Esasen, fâni olan bu kubbede hoş bir sadâ, kalıcı bir iz bırakmak adına tarihe not düşeceğiz. İnanç değerlerimizin mânevî dinamiklerine “hizmete ve hizmette devam” diyeceğiz.
Mutlak hakikatten muktebes şanlı mâzinin şeref levhalarını, muhteşem mânânın kudsiyetini karınca kararınca bugüne aktaracağız; göz kamaştırıcı istikbâli istikbâl edeceğiz. İnancımızdan, mukaddeslerimizden, tarihimizden yoğrulan edebli geleneği geleceğe taşıyacağız…

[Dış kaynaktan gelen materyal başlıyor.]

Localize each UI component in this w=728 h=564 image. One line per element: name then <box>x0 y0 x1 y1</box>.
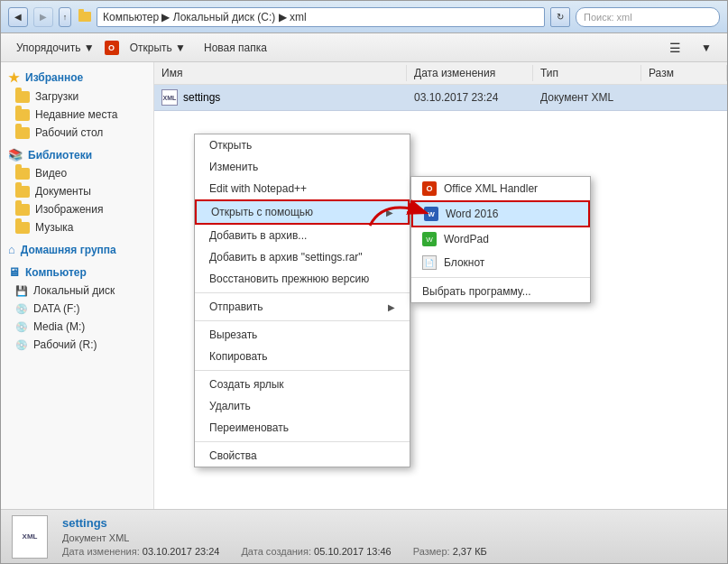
disk-icon: 💿 <box>15 321 28 333</box>
homegroup-header[interactable]: ⌂ Домашняя группа <box>1 240 153 259</box>
back-button[interactable]: ◀ <box>8 7 28 27</box>
toolbar-right: ☰ ▼ <box>661 37 720 59</box>
status-filename: settings <box>62 516 487 530</box>
xml-file-icon: XML <box>161 89 178 106</box>
forward-button[interactable]: ▶ <box>33 7 53 27</box>
ctx-shortcut[interactable]: Создать ярлык <box>195 374 410 395</box>
new-folder-button[interactable]: Новая папка <box>196 38 275 58</box>
notepad-icon: 📄 <box>422 255 437 270</box>
favorites-section: ★ Избранное Загрузки Недавние места Рабо… <box>1 68 153 142</box>
status-filetype: Документ XML <box>62 532 487 543</box>
annotation-arrow <box>365 194 438 230</box>
ctx-cut[interactable]: Вырезать <box>195 324 410 346</box>
submenu-word-2016-label: Word 2016 <box>446 208 498 220</box>
sidebar-item-documents[interactable]: Документы <box>1 182 153 200</box>
status-file-icon: XML <box>12 515 48 559</box>
ctx-open[interactable]: Открыть <box>195 134 410 156</box>
libraries-header[interactable]: 📚 Библиотеки <box>1 145 153 164</box>
homegroup-section: ⌂ Домашняя группа <box>1 240 153 259</box>
file-header: Имя Дата изменения Тип Разм <box>154 62 727 85</box>
star-icon: ★ <box>8 70 20 85</box>
file-row[interactable]: XML settings 03.10.2017 23:24 Документ X… <box>154 85 727 111</box>
ctx-copy[interactable]: Копировать <box>195 346 410 367</box>
ctx-separator-1 <box>195 292 410 293</box>
folder-icon <box>15 109 30 121</box>
computer-header[interactable]: 🖥 Компьютер <box>1 263 153 282</box>
submenu-notepad-label: Блокнот <box>444 256 484 269</box>
ctx-send[interactable]: Отправить ▶ <box>195 296 410 318</box>
favorites-label: Избранное <box>25 71 83 84</box>
sidebar: ★ Избранное Загрузки Недавние места Рабо… <box>1 62 154 509</box>
submenu-arrow-icon-2: ▶ <box>388 302 395 312</box>
ctx-restore[interactable]: Восстановить прежнюю версию <box>195 268 410 290</box>
refresh-button[interactable]: ↻ <box>550 7 570 27</box>
address-bar[interactable]: Компьютер ▶ Локальный диск (C:) ▶ xml <box>97 7 545 27</box>
context-menu: Открыть Изменить Edit with Notepad++ Отк… <box>194 134 410 467</box>
computer-icon: 🖥 <box>8 265 20 279</box>
statusbar: XML settings Документ XML Дата изменения… <box>1 509 727 563</box>
status-size: Размер: 2,37 КБ <box>413 546 487 557</box>
col-name: Имя <box>154 65 407 81</box>
up-button[interactable]: ↑ <box>59 7 71 27</box>
submenu-choose-program[interactable]: Выбрать программу... <box>411 281 590 302</box>
col-type: Тип <box>533 65 641 81</box>
folder-icon <box>15 168 30 180</box>
office-logo-icon: O <box>105 41 119 55</box>
submenu-separator <box>411 277 590 278</box>
organize-button[interactable]: Упорядочить ▼ <box>8 38 103 58</box>
address-bar-area: ◀ ▶ ↑ Компьютер ▶ Локальный диск (C:) ▶ … <box>1 1 727 33</box>
sidebar-item-recent[interactable]: Недавние места <box>1 106 153 124</box>
toolbar: Упорядочить ▼ O Открыть ▼ Новая папка ☰ … <box>1 33 727 62</box>
ctx-add-archive-rar[interactable]: Добавить в архив "settings.rar" <box>195 246 410 268</box>
sidebar-item-local-disk[interactable]: 💾 Локальный диск <box>1 282 153 300</box>
search-input[interactable]: Поиск: xml <box>576 7 720 27</box>
address-text: Компьютер ▶ Локальный диск (C:) ▶ xml <box>103 11 307 23</box>
wordpad-icon: W <box>422 232 437 246</box>
ctx-delete[interactable]: Удалить <box>195 395 410 417</box>
sidebar-item-data[interactable]: 💿 DATA (F:) <box>1 300 153 318</box>
file-size-cell <box>641 96 727 99</box>
ctx-separator-3 <box>195 370 410 371</box>
file-type-cell: Документ XML <box>533 89 641 106</box>
homegroup-icon: ⌂ <box>8 243 15 256</box>
file-name-cell: XML settings <box>154 88 407 107</box>
libraries-section: 📚 Библиотеки Видео Документы Изображения <box>1 145 153 236</box>
submenu-choose-label: Выбрать программу... <box>422 285 531 298</box>
view-options-button[interactable]: ☰ <box>661 37 689 59</box>
computer-section: 🖥 Компьютер 💾 Локальный диск 💿 DATA (F:)… <box>1 263 153 354</box>
submenu-office-xml-label: Office XML Handler <box>444 182 538 195</box>
status-modified: Дата изменения: 03.10.2017 23:24 <box>62 546 219 557</box>
col-size: Разм <box>641 65 727 81</box>
submenu-word-2016[interactable]: W Word 2016 <box>411 200 590 227</box>
submenu-office-xml[interactable]: O Office XML Handler <box>411 177 590 200</box>
ctx-properties[interactable]: Свойства <box>195 445 410 467</box>
sidebar-item-video[interactable]: Видео <box>1 164 153 182</box>
file-date-cell: 03.10.2017 23:24 <box>407 89 533 106</box>
submenu-wordpad[interactable]: W WordPad <box>411 227 590 251</box>
ctx-open-with-label: Открыть с помощью <box>211 206 313 218</box>
ctx-separator-2 <box>195 320 410 321</box>
folder-icon <box>15 91 30 103</box>
sidebar-item-work[interactable]: 💿 Рабочий (R:) <box>1 336 153 354</box>
ctx-edit[interactable]: Изменить <box>195 156 410 178</box>
status-xml-label: XML <box>23 532 38 541</box>
favorites-header[interactable]: ★ Избранное <box>1 68 153 88</box>
library-icon: 📚 <box>8 148 23 162</box>
search-placeholder: Поиск: xml <box>584 12 632 23</box>
disk-icon: 💿 <box>15 339 28 351</box>
submenu-wordpad-label: WordPad <box>444 233 489 245</box>
explorer-window: ◀ ▶ ↑ Компьютер ▶ Локальный диск (C:) ▶ … <box>0 0 728 564</box>
status-info: settings Документ XML Дата изменения: 03… <box>62 516 487 557</box>
col-date: Дата изменения <box>407 65 533 81</box>
disk-icon: 💾 <box>15 285 28 297</box>
ctx-rename[interactable]: Переименовать <box>195 417 410 439</box>
sidebar-item-media[interactable]: 💿 Media (M:) <box>1 318 153 336</box>
view-toggle-button[interactable]: ▼ <box>693 38 720 58</box>
sidebar-item-desktop[interactable]: Рабочий стол <box>1 124 153 142</box>
sidebar-item-downloads[interactable]: Загрузки <box>1 88 153 106</box>
submenu-notepad[interactable]: 📄 Блокнот <box>411 251 590 274</box>
sidebar-item-images[interactable]: Изображения <box>1 200 153 218</box>
sidebar-item-music[interactable]: Музыка <box>1 218 153 236</box>
status-details: Дата изменения: 03.10.2017 23:24 Дата со… <box>62 546 487 557</box>
open-button[interactable]: Открыть ▼ <box>122 38 194 58</box>
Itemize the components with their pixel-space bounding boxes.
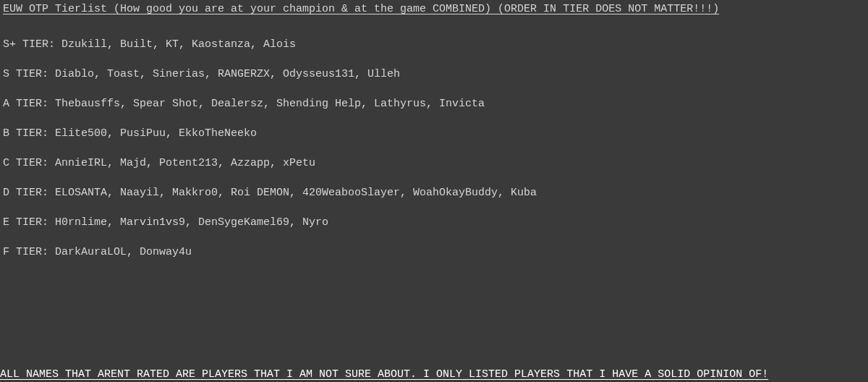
tier-players: ELOSANTA, Naayil, Makkro0, Roi DEMON, 42… [55,187,537,199]
tier-label: S+ TIER: [3,38,61,51]
tier-row: S+ TIER: Dzukill, Built, KT, Kaostanza, … [3,38,865,51]
tier-players: Thebausffs, Spear Shot, Dealersz, Shendi… [55,98,485,110]
tier-row: E TIER: H0rnlime, Marvin1vs9, DenSygeKam… [3,216,865,229]
tier-players: AnnieIRL, Majd, Potent213, Azzapp, xPetu [55,157,315,169]
tier-players: Elite500, PusiPuu, EkkoTheNeeko [55,127,257,140]
tier-row: D TIER: ELOSANTA, Naayil, Makkro0, Roi D… [3,187,865,199]
footer-note: ALL NAMES THAT ARENT RATED ARE PLAYERS T… [0,368,868,381]
tier-label: E TIER: [3,216,55,229]
tier-row: S TIER: Diablo, Toast, Sinerias, RANGERZ… [3,68,865,80]
tierlist-title: EUW OTP Tierlist (How good you are at yo… [3,3,865,15]
tier-players: Diablo, Toast, Sinerias, RANGERZX, Odyss… [55,68,400,80]
tier-label: F TIER: [3,246,55,258]
tierlist-content: EUW OTP Tierlist (How good you are at yo… [0,0,868,258]
tier-label: A TIER: [3,98,55,110]
tier-label: S TIER: [3,68,55,80]
tier-label: D TIER: [3,187,55,199]
tier-row: B TIER: Elite500, PusiPuu, EkkoTheNeeko [3,127,865,140]
tier-row: A TIER: Thebausffs, Spear Shot, Dealersz… [3,98,865,110]
tier-row: F TIER: DarkAuraLOL, Donway4u [3,246,865,258]
tier-players: DarkAuraLOL, Donway4u [55,246,192,258]
tier-label: B TIER: [3,127,55,140]
tier-row: C TIER: AnnieIRL, Majd, Potent213, Azzap… [3,157,865,169]
tier-label: C TIER: [3,157,55,169]
tier-players: Dzukill, Built, KT, Kaostanza, Alois [61,38,296,51]
tier-players: H0rnlime, Marvin1vs9, DenSygeKamel69, Ny… [55,216,328,229]
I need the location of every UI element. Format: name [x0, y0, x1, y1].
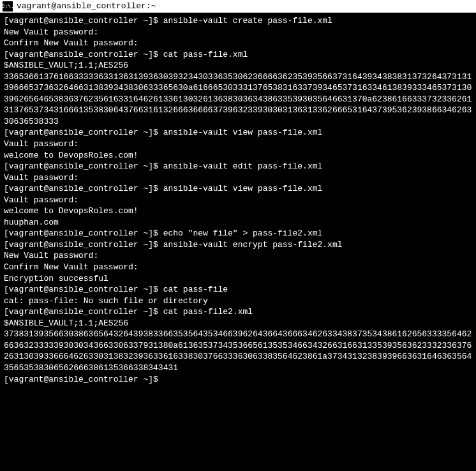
shell-command: ansible-vault create pass-file.xml — [163, 16, 332, 26]
shell-prompt: [vagrant@ansible_controller ~]$ — [4, 285, 163, 294]
terminal-line: [vagrant@ansible_controller ~]$ cat pass… — [4, 306, 472, 318]
terminal-line: welcome to DevopsRoles.com! — [4, 206, 472, 217]
terminal-line: [vagrant@ansible_controller ~]$ ansible-… — [4, 183, 472, 195]
terminal-line: Encryption successful — [4, 273, 472, 285]
terminal-line: [vagrant@ansible_controller ~]$ ansible-… — [4, 239, 472, 251]
shell-prompt: [vagrant@ansible_controller ~]$ — [4, 128, 163, 137]
shell-prompt: [vagrant@ansible_controller ~]$ — [4, 161, 163, 171]
window-title: vagrant@ansible_controller:~ — [17, 1, 156, 11]
terminal-line: Vault password: — [4, 195, 472, 206]
terminal-line: [vagrant@ansible_controller ~]$ cat pass… — [4, 49, 472, 61]
terminal-line: Vault password: — [4, 172, 472, 184]
terminal-line: [vagrant@ansible_controller ~]$ ansible-… — [4, 127, 472, 138]
terminal-line: Confirm New Vault password: — [4, 262, 472, 273]
terminal-line: [vagrant@ansible_controller ~]$ — [4, 374, 472, 385]
shell-command: cat pass-file2.xml — [163, 307, 253, 317]
terminal-line: New Vault password: — [4, 27, 472, 38]
terminal-line: 3365366137616633333633136313936303932343… — [4, 71, 472, 128]
window-title-bar: C:\. vagrant@ansible_controller:~ — [0, 0, 476, 13]
shell-command: cat pass-file — [163, 285, 228, 294]
terminal-line: [vagrant@ansible_controller ~]$ ansible-… — [4, 15, 472, 27]
terminal-line: welcome to DevopsRoles.com! — [4, 150, 472, 161]
terminal-line: [vagrant@ansible_controller ~]$ ansible-… — [4, 161, 472, 172]
terminal-line: [vagrant@ansible_controller ~]$ cat pass… — [4, 284, 472, 295]
shell-prompt: [vagrant@ansible_controller ~]$ — [4, 16, 163, 26]
terminal-output[interactable]: [vagrant@ansible_controller ~]$ ansible-… — [0, 13, 476, 471]
shell-command: cat pass-file.xml — [163, 50, 248, 59]
terminal-line: New Vault password: — [4, 250, 472, 262]
terminal-line: huuphan.com — [4, 217, 472, 228]
terminal-icon: C:\. — [3, 1, 13, 11]
terminal-line: Confirm New Vault password: — [4, 38, 472, 49]
shell-prompt: [vagrant@ansible_controller ~]$ — [4, 375, 163, 384]
terminal-line: $ANSIBLE_VAULT;1.1;AES256 — [4, 318, 472, 329]
terminal-line: cat: pass-file: No such file or director… — [4, 295, 472, 307]
terminal-line: [vagrant@ansible_controller ~]$ echo "ne… — [4, 228, 472, 239]
shell-prompt: [vagrant@ansible_controller ~]$ — [4, 50, 163, 59]
shell-prompt: [vagrant@ansible_controller ~]$ — [4, 240, 163, 250]
shell-command: ansible-vault view pass-file.xml — [163, 128, 323, 137]
shell-command: ansible-vault edit pass-file.xml — [163, 161, 323, 171]
shell-command: ansible-vault view pass-file.xml — [163, 184, 323, 193]
terminal-line: Vault password: — [4, 138, 472, 150]
terminal-line: $ANSIBLE_VAULT;1.1;AES256 — [4, 60, 472, 71]
shell-command: echo "new file" > pass-file2.xml — [163, 228, 323, 238]
shell-command: ansible-vault encrypt pass-file2.xml — [163, 240, 343, 250]
shell-prompt: [vagrant@ansible_controller ~]$ — [4, 184, 163, 193]
shell-prompt: [vagrant@ansible_controller ~]$ — [4, 307, 163, 317]
shell-prompt: [vagrant@ansible_controller ~]$ — [4, 228, 163, 238]
terminal-line: 3738313935663038636564326439383366353564… — [4, 329, 472, 373]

Ama hiçbir zaman günübirlik ve harc-ı âlem olmayacağız; ucuz hesapların peşine düşmeyeceğiz. Haktan, hukuktan, adâletten yana olacağız. Hep “hakkın hâtırını üstün tutacak, hakkın hâtırını hiçbir hatıra fedâ etmeyeceğiz.”
* * *
Hakkın ve hakikatin bayraktarı Yeni Asya’da, kalemimiz hep hayrı yazacak…
İnsanlığın mânevî çöküşüne karşı mânevî esasları… Küresel yıkılışa cihânşümul çâreleri… Çevre tahribatına tedbirleri… Milletin, gençliğin, âilenin, çocukların geleceğini… Âyetin işâretiyle, toplumun, tohumların, zürriyetlerin, nesillerin, lisânın, kelimelerin değiştirilip dejenere edilmesindeki ifsad ve fitneyi açığa çıkaracağız…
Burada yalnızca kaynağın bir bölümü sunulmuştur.